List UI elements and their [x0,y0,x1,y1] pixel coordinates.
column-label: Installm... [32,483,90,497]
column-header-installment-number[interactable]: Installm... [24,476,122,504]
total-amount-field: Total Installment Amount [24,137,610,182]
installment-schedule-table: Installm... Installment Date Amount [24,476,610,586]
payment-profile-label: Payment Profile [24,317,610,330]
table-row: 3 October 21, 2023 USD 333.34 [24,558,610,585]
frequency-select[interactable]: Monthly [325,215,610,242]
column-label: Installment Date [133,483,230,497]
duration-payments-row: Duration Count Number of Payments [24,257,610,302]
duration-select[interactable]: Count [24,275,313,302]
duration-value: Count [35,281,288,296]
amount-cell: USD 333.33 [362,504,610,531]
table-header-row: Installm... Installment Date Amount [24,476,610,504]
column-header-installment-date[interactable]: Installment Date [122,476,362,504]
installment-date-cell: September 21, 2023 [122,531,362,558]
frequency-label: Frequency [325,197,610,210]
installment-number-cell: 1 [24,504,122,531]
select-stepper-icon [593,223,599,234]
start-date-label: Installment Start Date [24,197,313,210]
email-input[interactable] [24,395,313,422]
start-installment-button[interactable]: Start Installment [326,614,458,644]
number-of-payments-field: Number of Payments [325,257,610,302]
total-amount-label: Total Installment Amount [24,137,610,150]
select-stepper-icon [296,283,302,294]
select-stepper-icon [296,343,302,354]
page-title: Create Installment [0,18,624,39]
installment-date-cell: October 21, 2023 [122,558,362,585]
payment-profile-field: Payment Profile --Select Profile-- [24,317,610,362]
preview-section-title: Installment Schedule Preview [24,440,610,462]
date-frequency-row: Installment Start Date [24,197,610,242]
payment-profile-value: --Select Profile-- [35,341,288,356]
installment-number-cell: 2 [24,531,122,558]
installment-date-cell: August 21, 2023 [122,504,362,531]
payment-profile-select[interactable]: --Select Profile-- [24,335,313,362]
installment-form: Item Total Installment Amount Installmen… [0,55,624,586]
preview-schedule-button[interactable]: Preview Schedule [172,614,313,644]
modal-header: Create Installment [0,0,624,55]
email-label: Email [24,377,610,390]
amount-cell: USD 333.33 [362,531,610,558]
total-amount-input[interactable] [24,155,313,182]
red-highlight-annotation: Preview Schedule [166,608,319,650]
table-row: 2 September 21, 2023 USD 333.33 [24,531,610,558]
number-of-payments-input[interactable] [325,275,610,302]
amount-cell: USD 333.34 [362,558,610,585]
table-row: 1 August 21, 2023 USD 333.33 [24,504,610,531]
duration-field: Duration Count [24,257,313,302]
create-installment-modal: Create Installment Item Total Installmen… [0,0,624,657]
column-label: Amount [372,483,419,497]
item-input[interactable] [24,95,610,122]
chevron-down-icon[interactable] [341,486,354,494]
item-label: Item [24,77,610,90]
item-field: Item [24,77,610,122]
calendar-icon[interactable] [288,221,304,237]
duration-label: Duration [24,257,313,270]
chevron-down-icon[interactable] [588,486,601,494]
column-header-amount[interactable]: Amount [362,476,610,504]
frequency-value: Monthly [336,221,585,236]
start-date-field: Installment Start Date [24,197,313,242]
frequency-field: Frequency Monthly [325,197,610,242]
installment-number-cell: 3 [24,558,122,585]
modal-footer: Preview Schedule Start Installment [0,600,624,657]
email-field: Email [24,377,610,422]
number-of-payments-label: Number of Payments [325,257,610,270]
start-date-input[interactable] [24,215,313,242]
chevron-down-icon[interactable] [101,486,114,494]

◇ ◇ ◇ ◇ ◇ ◇ ◇

** TASK TO COMPLETE **
Only the lines with the string "column" are wanted; pick them out of the records above and copy them.

** RESULT OF THE TASK **
column-label: Installm... [32,483,90,497]
column-header-installment-number[interactable]: Installm... [24,476,122,504]
column-label: Installment Date [133,483,230,497]
column-header-installment-date[interactable]: Installment Date [122,476,362,504]
column-label: Amount [372,483,419,497]
column-header-amount[interactable]: Amount [362,476,610,504]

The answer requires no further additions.